/---
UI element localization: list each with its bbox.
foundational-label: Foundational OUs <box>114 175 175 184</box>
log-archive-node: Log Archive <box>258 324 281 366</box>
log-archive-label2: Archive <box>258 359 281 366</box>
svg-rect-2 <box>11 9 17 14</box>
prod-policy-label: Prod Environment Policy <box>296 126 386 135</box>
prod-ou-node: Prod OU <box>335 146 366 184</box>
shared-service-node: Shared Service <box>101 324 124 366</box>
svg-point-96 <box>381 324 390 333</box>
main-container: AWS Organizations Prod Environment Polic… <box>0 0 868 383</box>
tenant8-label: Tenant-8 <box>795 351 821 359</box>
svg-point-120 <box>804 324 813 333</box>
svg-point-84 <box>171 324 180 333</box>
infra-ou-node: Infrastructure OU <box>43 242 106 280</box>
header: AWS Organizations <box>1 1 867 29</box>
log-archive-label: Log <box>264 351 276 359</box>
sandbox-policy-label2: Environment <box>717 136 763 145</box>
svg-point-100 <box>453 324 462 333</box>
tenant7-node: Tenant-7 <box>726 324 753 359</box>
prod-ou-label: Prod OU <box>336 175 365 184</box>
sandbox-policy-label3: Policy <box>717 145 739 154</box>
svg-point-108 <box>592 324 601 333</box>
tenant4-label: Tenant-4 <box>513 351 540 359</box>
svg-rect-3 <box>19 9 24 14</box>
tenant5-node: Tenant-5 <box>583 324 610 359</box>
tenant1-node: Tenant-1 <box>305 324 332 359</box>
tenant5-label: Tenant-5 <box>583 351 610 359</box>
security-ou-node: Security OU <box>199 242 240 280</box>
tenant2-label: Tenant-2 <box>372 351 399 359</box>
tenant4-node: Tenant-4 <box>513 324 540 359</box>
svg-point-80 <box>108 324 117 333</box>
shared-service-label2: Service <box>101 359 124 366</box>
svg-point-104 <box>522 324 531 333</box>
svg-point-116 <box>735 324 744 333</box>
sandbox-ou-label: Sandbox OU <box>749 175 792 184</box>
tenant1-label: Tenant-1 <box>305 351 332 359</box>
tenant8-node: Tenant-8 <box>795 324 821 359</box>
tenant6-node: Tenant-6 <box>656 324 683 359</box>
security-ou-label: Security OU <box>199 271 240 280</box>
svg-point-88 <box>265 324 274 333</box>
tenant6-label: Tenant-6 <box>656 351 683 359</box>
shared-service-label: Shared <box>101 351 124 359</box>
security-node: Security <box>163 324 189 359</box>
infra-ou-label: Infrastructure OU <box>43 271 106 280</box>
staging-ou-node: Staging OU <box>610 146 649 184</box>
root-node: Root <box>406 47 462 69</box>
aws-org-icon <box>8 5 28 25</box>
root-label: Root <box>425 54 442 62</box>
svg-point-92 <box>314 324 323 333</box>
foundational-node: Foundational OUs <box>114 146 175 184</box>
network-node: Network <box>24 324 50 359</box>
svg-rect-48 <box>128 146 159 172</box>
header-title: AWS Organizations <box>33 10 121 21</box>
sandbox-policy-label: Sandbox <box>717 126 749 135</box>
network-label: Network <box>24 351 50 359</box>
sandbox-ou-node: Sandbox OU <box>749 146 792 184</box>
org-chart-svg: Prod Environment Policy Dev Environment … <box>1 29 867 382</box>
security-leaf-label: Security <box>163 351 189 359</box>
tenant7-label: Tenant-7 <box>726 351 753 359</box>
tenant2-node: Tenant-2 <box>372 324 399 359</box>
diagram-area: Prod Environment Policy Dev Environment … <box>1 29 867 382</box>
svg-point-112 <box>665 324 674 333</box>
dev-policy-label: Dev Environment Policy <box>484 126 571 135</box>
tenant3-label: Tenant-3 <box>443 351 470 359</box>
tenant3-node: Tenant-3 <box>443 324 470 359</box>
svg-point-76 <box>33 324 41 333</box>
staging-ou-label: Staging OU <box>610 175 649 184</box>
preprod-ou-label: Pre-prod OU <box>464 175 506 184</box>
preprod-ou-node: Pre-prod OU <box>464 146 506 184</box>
\---
### WHAT NEEDS TO BE DONE
Please write out every record shown above exactly as it reads.

### OUTPUT FOR THIS TASK
UI element localization: list each with its bbox.
foundational-label: Foundational OUs <box>114 175 175 184</box>
log-archive-node: Log Archive <box>258 324 281 366</box>
log-archive-label2: Archive <box>258 359 281 366</box>
svg-rect-2 <box>11 9 17 14</box>
prod-policy-label: Prod Environment Policy <box>296 126 386 135</box>
prod-ou-node: Prod OU <box>335 146 366 184</box>
shared-service-node: Shared Service <box>101 324 124 366</box>
svg-point-96 <box>381 324 390 333</box>
main-container: AWS Organizations Prod Environment Polic… <box>0 0 868 383</box>
tenant8-label: Tenant-8 <box>795 351 821 359</box>
svg-point-120 <box>804 324 813 333</box>
svg-point-84 <box>171 324 180 333</box>
infra-ou-node: Infrastructure OU <box>43 242 106 280</box>
header: AWS Organizations <box>1 1 867 29</box>
log-archive-label: Log <box>264 351 276 359</box>
sandbox-policy-label2: Environment <box>717 136 763 145</box>
svg-point-100 <box>453 324 462 333</box>
tenant7-node: Tenant-7 <box>726 324 753 359</box>
prod-ou-label: Prod OU <box>336 175 365 184</box>
sandbox-policy-label3: Policy <box>717 145 739 154</box>
svg-point-108 <box>592 324 601 333</box>
tenant4-label: Tenant-4 <box>513 351 540 359</box>
svg-rect-3 <box>19 9 24 14</box>
tenant5-node: Tenant-5 <box>583 324 610 359</box>
tenant1-node: Tenant-1 <box>305 324 332 359</box>
tenant5-label: Tenant-5 <box>583 351 610 359</box>
security-ou-node: Security OU <box>199 242 240 280</box>
tenant2-label: Tenant-2 <box>372 351 399 359</box>
tenant4-node: Tenant-4 <box>513 324 540 359</box>
svg-point-80 <box>108 324 117 333</box>
shared-service-label2: Service <box>101 359 124 366</box>
svg-point-104 <box>522 324 531 333</box>
svg-point-116 <box>735 324 744 333</box>
sandbox-ou-label: Sandbox OU <box>749 175 792 184</box>
tenant1-label: Tenant-1 <box>305 351 332 359</box>
tenant8-node: Tenant-8 <box>795 324 821 359</box>
tenant6-node: Tenant-6 <box>656 324 683 359</box>
security-ou-label: Security OU <box>199 271 240 280</box>
svg-point-88 <box>265 324 274 333</box>
tenant6-label: Tenant-6 <box>656 351 683 359</box>
shared-service-label: Shared <box>101 351 124 359</box>
security-node: Security <box>163 324 189 359</box>
infra-ou-label: Infrastructure OU <box>43 271 106 280</box>
staging-ou-node: Staging OU <box>610 146 649 184</box>
root-node: Root <box>406 47 462 69</box>
aws-org-icon <box>8 5 28 25</box>
root-label: Root <box>425 54 442 62</box>
svg-point-92 <box>314 324 323 333</box>
foundational-node: Foundational OUs <box>114 146 175 184</box>
network-node: Network <box>24 324 50 359</box>
svg-rect-48 <box>128 146 159 172</box>
header-title: AWS Organizations <box>33 10 121 21</box>
sandbox-policy-label: Sandbox <box>717 126 749 135</box>
network-label: Network <box>24 351 50 359</box>
sandbox-ou-node: Sandbox OU <box>749 146 792 184</box>
org-chart-svg: Prod Environment Policy Dev Environment … <box>1 29 867 382</box>
security-leaf-label: Security <box>163 351 189 359</box>
tenant7-label: Tenant-7 <box>726 351 753 359</box>
tenant2-node: Tenant-2 <box>372 324 399 359</box>
diagram-area: Prod Environment Policy Dev Environment … <box>1 29 867 382</box>
svg-point-112 <box>665 324 674 333</box>
dev-policy-label: Dev Environment Policy <box>484 126 571 135</box>
tenant3-label: Tenant-3 <box>443 351 470 359</box>
tenant3-node: Tenant-3 <box>443 324 470 359</box>
svg-point-76 <box>33 324 41 333</box>
staging-ou-label: Staging OU <box>610 175 649 184</box>
preprod-ou-label: Pre-prod OU <box>464 175 506 184</box>
preprod-ou-node: Pre-prod OU <box>464 146 506 184</box>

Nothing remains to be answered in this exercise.